__WHAT IS NEEDED__. Look through the data below and output, unchanged, every line from the one holding "Administrația Localnică" through the one holding "Verse of July", inclusive. Skip the pictures.

· · · · · · ·

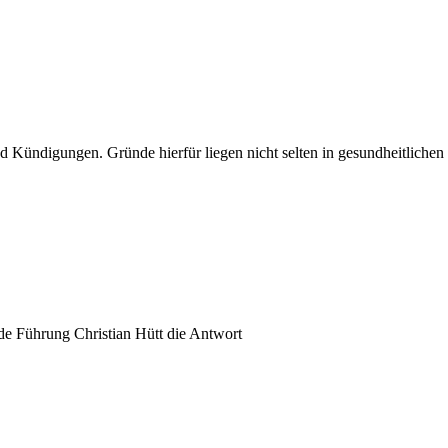
d Kündigungen. Gründe hierfür liegen nicht selten in gesundheitliche
nde Führung Christian Hütt die Antwort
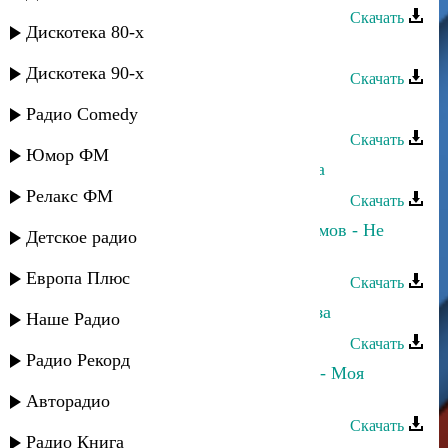
Скачать
Дискотека 80-х
Ренат и группа "Звезда" - Эльнара
Дискотека 90-х
Скачать
Ренат - Твои глаза
Радио Comedy
Скачать
Юмор ФМ
Ренат Юсупов - Сын своего народа
Релакс ФМ
Скачать
Марина Мустафаева и Ренат Каримов - Не
Детское радио
могу без тебя
Европа Плюс
Скачать
Малыш и Ренат - Открой свои глаза
Наше Радио
Скачать
Радио Рекорд
Ренат Джамилов и Султан Трамов - Моя
любовь
Авторадио
Скачать
Радио Книга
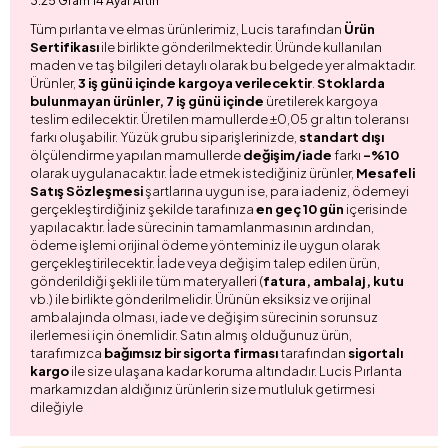
3.25 Gram 14 Ayar Altın
Tüm pırlanta ve elmas ürünlerimiz, Lucis tarafından
Ürün
Sertifikası
ile birlikte gönderilmektedir. Üründe kullanılan
maden ve taş bilgileri detaylı olarak bu belgede yer almaktadır.
Ürünler,
3 iş günü içinde kargoya verilecektir
.
Stoklarda
bulunmayan ürünler, 7 iş günü içinde
üretilerek kargoya
teslim edilecektir. Üretilen mamullerde ±0,05 gr altın toleransı
farkı oluşabilir. Yüzük grubu siparişlerinizde,
standart dışı
ölçülendirme yapılan mamullerde
değişim/iade
farkı
-%10
olarak uygulanacaktır. İade etmek istediğiniz ürünler,
Mesafeli
Satış Sözleşmesi
şartlarına uygun ise, para iadeniz, ödemeyi
gerçekleştirdiğiniz şekilde tarafınıza
en geç 10 gün
içerisinde
yapılacaktır. İade sürecinin tamamlanmasının ardından,
ödeme işlemi orijinal ödeme yönteminiz ile uygun olarak
gerçekleştirilecektir. İade veya değişim talep edilen ürün,
gönderildiği şekli ile tüm materyalleri (
fatura, ambalaj, kutu
vb.) ile birlikte gönderilmelidir. Ürünün eksiksiz ve orijinal
ambalajında olması, iade ve değişim sürecinin sorunsuz
ilerlemesi için önemlidir. Satın almış olduğunuz ürün,
tarafımızca
bağımsız bir sigorta firması
tarafından
sigortalı
kargo
ile size ulaşana kadar koruma altındadır. Lucis Pırlanta
markamızdan aldığınız ürünlerin size mutluluk getirmesi
dileğiyle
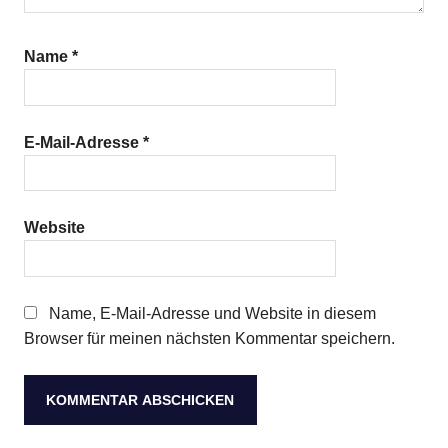
Name
*
E-Mail-Adresse
*
Website
Name, E-Mail-Adresse und Website in diesem
Browser für meinen nächsten Kommentar speichern.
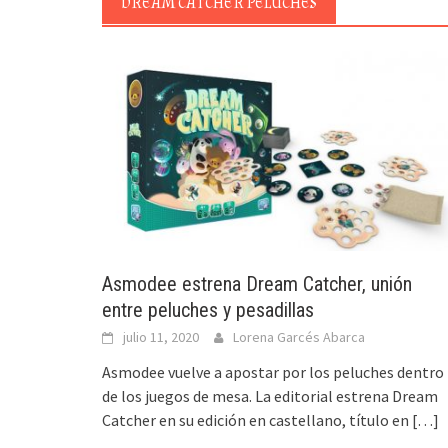
DREAM CATCHER PELUCHES
Asmodee estrena Dream Catcher, unión
entre peluches y pesadillas
julio 11, 2020
Lorena Garcés Abarca
Asmodee vuelve a apostar por los peluches dentro
de los juegos de mesa. La editorial estrena Dream
Catcher en su edición en castellano, título en
[…]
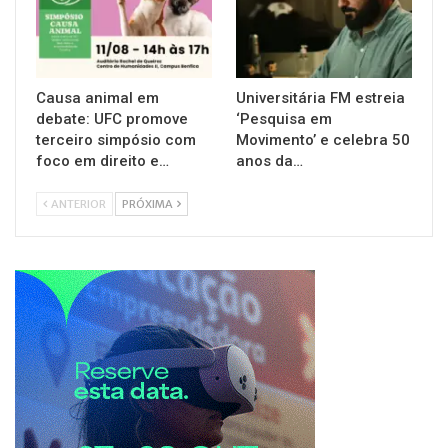
Causa animal em
Universitária FM estreia
debate: UFC promove
‘Pesquisa em
terceiro simpósio com
Movimento’ e celebra 50
foco em direito e…
anos da…
ANTERIOR
PRÓXIMA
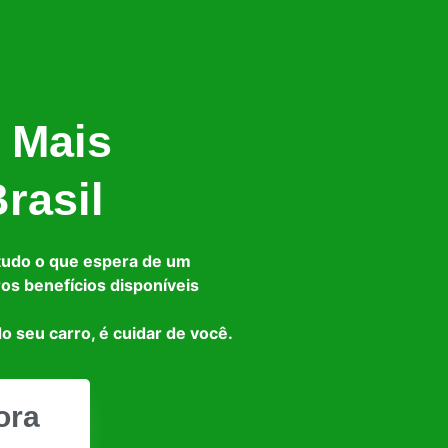
 Mais
rasil
tudo o que espera de um
ros benefícios disponíveis
o seu carro, é cuidar de você.
ora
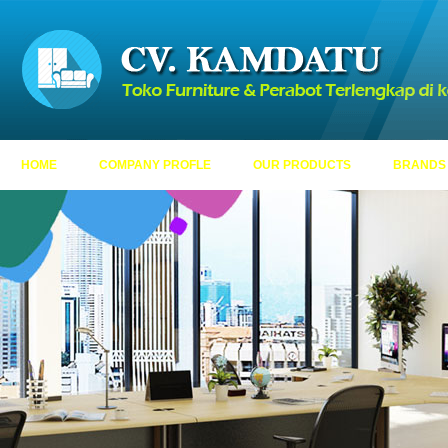
HOME
COMPANY PROFLE
OUR PRODUCTS
BRANDS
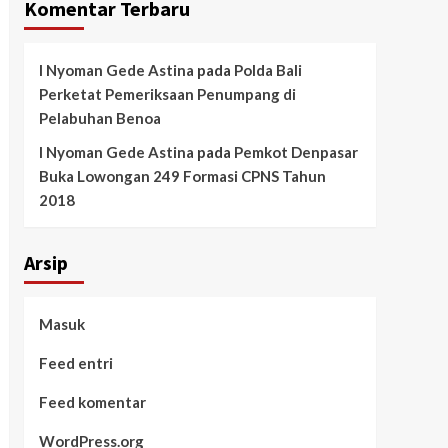
Komentar Terbaru
I Nyoman Gede Astina
pada
Polda Bali
Perketat Pemeriksaan Penumpang di
Pelabuhan Benoa
I Nyoman Gede Astina
pada
Pemkot Denpasar
Buka Lowongan 249 Formasi CPNS Tahun
2018
Arsip
Masuk
Feed entri
Feed komentar
WordPress.org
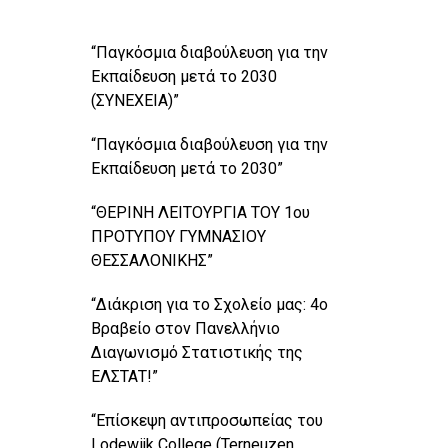
“Παγκόσμια διαβούλευση για την
Εκπαίδευση μετά το 2030
(ΣΥΝΕΧΕΙΑ)”
“Παγκόσμια διαβούλευση για την
Εκπαίδευση μετά το 2030”
“ΘΕΡΙΝΗ ΛΕΙΤΟΥΡΓΙΑ ΤΟΥ 1ου
ΠΡΟΤΥΠΟΥ ΓΥΜΝΑΣΙΟΥ
ΘΕΣΣΑΛΟΝΙΚΗΣ”
“Διάκριση για το Σχολείο μας: 4ο
Βραβείο στον Πανελλήνιο
Διαγωνισμό Στατιστικής της
ΕΛΣΤΑΤ!”
“Επίσκεψη αντιπροσωπείας του
Lodewijk College (Terneuzen,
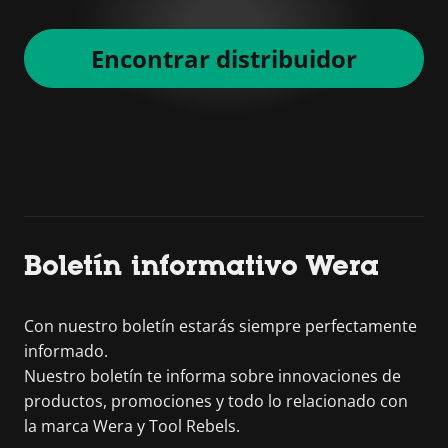
Encontrar distribuidor
Boletín informativo Wera
Con nuestro boletín estarás siempre perfectamente
informado.
Nuestro boletín te informa sobre innovaciones de
productos, promociones y todo lo relacionado con
la marca Wera y Tool Rebels.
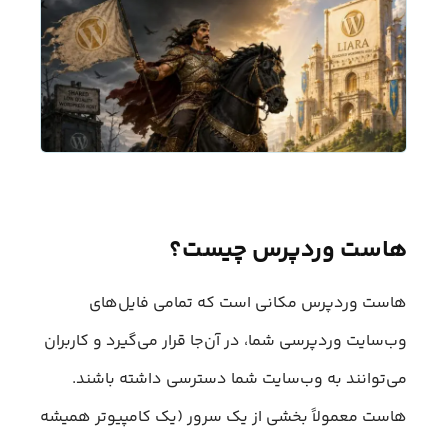
هاست وردپرس چیست؟
هاست وردپرس مکانی است که تمامی فایل‌های
وب‌سایت وردپرسی شما، در آن‌جا قرار می‌گیرد و کاربران
می‌توانند به وب‌سایت شما دسترسی داشته باشند.
هاست معمولاً بخشی از یک سرور (یک کامپیوتر همیشه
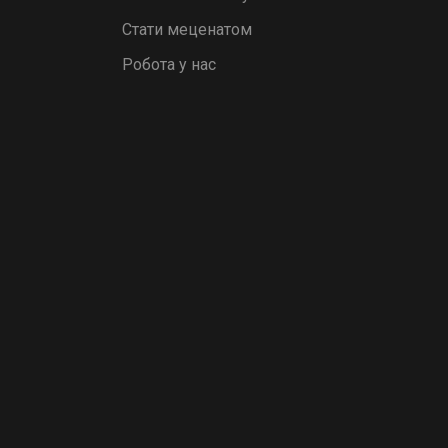
Стати меценатом
Робота у нас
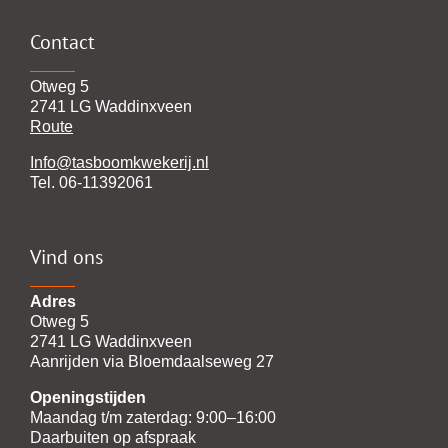
Contact
Otweg 5
2741 LG Waddinxveen
Route
Info@tasboomkwekerij.nl
Tel. 06-11392061
Vind ons
Adres
Otweg 5
2741 LG Waddinxveen
Aanrijden via Bloemdaalseweg 27
Openingstijden
Maandag t/m zaterdag: 9:00–16:00
Daarbuiten op afspraak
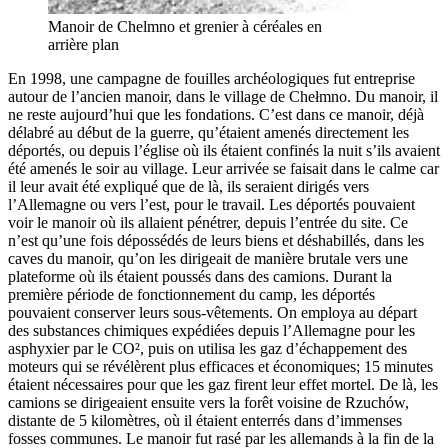
Manoir de Chelmno et grenier à céréales en
arrière plan
En 1998, une campagne de fouilles archéologiques fut entreprise
autour de l’ancien manoir, dans le village de Chełmno. Du manoir, il
ne reste aujourd’hui que les fondations. C’est dans ce manoir, déjà
délabré au début de la guerre, qu’étaient amenés directement les
déportés, ou depuis l’église où ils étaient confinés la nuit s’ils avaient
été amenés le soir au village. Leur arrivée se faisait dans le calme car
il leur avait été expliqué que de là, ils seraient dirigés vers
l’Allemagne ou vers l’est, pour le travail. Les déportés pouvaient
voir le manoir où ils allaient pénétrer, depuis l’entrée du site. Ce
n’est qu’une fois dépossédés de leurs biens et déshabillés, dans les
caves du manoir, qu’on les dirigeait de manière brutale vers une
plateforme où ils étaient poussés dans des camions. Durant la
première période de fonctionnement du camp, les déportés
pouvaient conserver leurs sous-vêtements. On employa au départ
des substances chimiques expédiées depuis l’Allemagne pour les
asphyxier par le CO², puis on utilisa les gaz d’échappement des
moteurs qui se révélèrent plus efficaces et économiques; 15 minutes
étaient nécessaires pour que les gaz firent leur effet mortel. De là, les
camions se dirigeaient ensuite vers la forêt voisine de Rzuchów,
distante de 5 kilomètres, où il étaient enterrés dans d’immenses
fosses communes. Le manoir fut rasé par les allemands à la fin de la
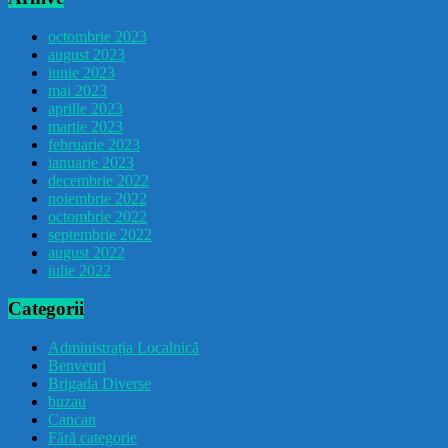
octombrie 2023
august 2023
iunie 2023
mai 2023
aprilie 2023
martie 2023
februarie 2023
ianuarie 2023
decembrie 2022
noiembrie 2022
octombrie 2022
septembrie 2022
august 2022
iulie 2022
Categorii
Administrația Localnică
Benveuri
Brigada Diverse
buzau
Cancan
Fără categorie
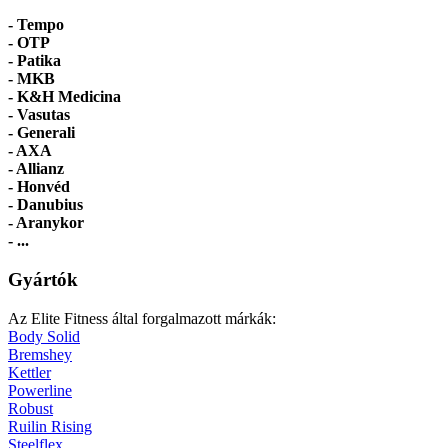
- Tempo
-
OTP
- Patika
- MKB
- K&H Medicina
- Vasutas
- Generali
- AXA
- Allianz
- Honvéd
- Danubius
- Aranykor
- ...
Gyártók
Az Elite Fitness által forgalmazott márkák:
Body Solid
Bremshey
Kettler
Powerline
Robust
Ruilin Rising
Steelflex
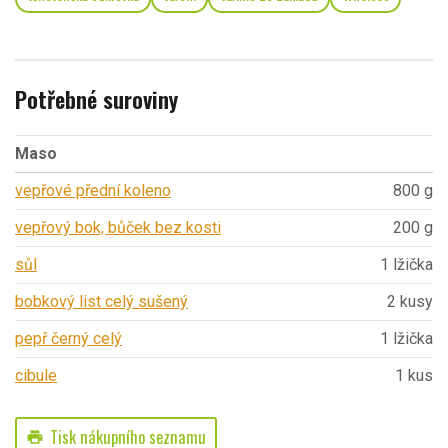
Potřebné suroviny
Maso
vepřové přední koleno
800 g
vepřový bok, bůček bez kosti
200 g
sůl
1 lžička
bobkový list celý sušený
2 kusy
pepř černý celý
1 lžička
cibule
1 kus
Tisk nákupního seznamu
print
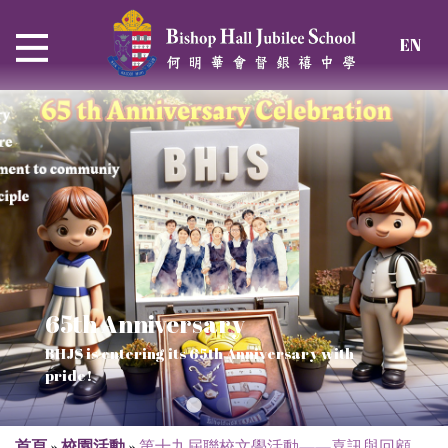
EN
65th Anniversary
Thrive and Shine in HKDSE
SOLAR POWER PROJECT
CHRISTIAN EDUCATION
BHJS is entering its 65th Anniversary with
2026
Verse of July
pride!
Our Mission to a sustainable future
We rejoice in the knowledge of God's truth
首頁
»
校園活動
»
第十九屆聯校文學活動——喜訊與回顧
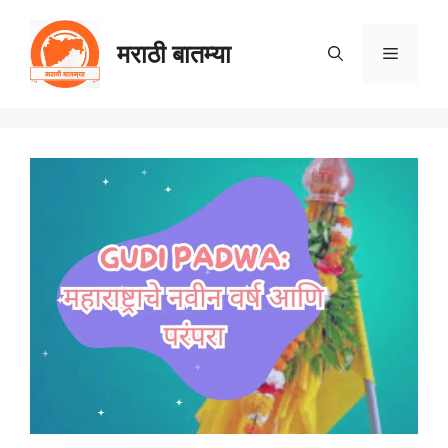
Skip
to
मराठी बातम्या
Menu
content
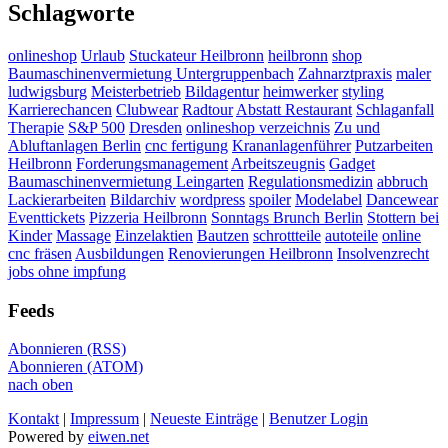
Schlagworte
onlineshop
Urlaub
Stuckateur Heilbronn
heilbronn
shop
Baumaschinenvermietung Untergruppenbach
Zahnarztpraxis
maler
ludwigsburg
Meisterbetrieb
Bildagentur
heimwerker
styling
Karrierechancen
Clubwear
Radtour
Abstatt Restaurant
Schlaganfall
Therapie
S&P 500
Dresden
onlineshop verzeichnis
Zu und
Abluftanlagen Berlin
cnc fertigung
Krananlagenführer
Putzarbeiten
Heilbronn
Forderungsmanagement
Arbeitszeugnis
Gadget
Baumaschinenvermietung Leingarten
Regulationsmedizin
abbruch
Lackierarbeiten
Bildarchiv
wordpress
spoiler
Modelabel
Dancewear
Eventtickets
Pizzeria Heilbronn
Sonntags Brunch Berlin
Stottern bei
Kinder
Massage
Einzelaktien
Bautzen
schrottteile
autoteile
online
cnc fräsen
Ausbildungen
Renovierungen Heilbronn
Insolvenzrecht
jobs ohne impfung
Feeds
Abonnieren (RSS)
Abonnieren (ATOM)
nach oben
Kontakt
|
Impressum
|
Neueste Einträge
|
Benutzer Login
Powered by
eiwen.net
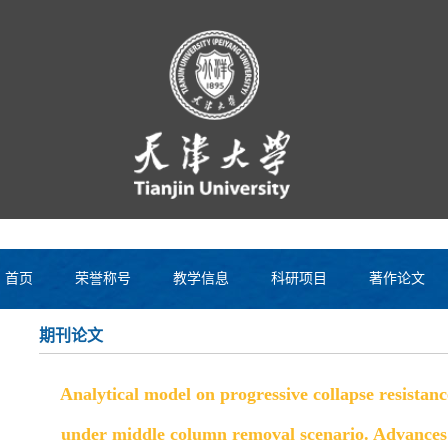
首页
荣誉称号
教学信息
科研项目
著作论文
期刊论文
Analytical model on progressive collapse resistanc
under middle column removal scenario. Advances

· · · · · · ·

__RESULT FOR THIS TASK__.
Administrația Localnică
Benveuri
Brigada Diverse
buzau
Cancan
Fără categorie
- Tempo
-
OTP
- Patika
- MKB
- K&H Medicina
- Vasutas
- Generali
- AXA
- Allianz
- Honvéd
- Danubius
- Aranykor
- ...
Gyártók
Az Elite Fitness által forgalmazott márkák:
Body Solid
Bremshey
Kettler
Powerline
Robust
Ruilin Rising
Steelflex
Potřebné suroviny
Maso
vepřové přední koleno
800 g
vepřový bok, bůček bez kosti
200 g
sůl
1 lžička
bobkový list celý sušený
2 kusy
pepř černý celý
1 lžička
cibule
1 kus
Tisk nákupního seznamu
print
EN
65th Anniversary
Thrive and Shine in HKDSE
SOLAR POWER PROJECT
CHRISTIAN EDUCATION
BHJS is entering its 65th Anniversary with
2026
Verse of July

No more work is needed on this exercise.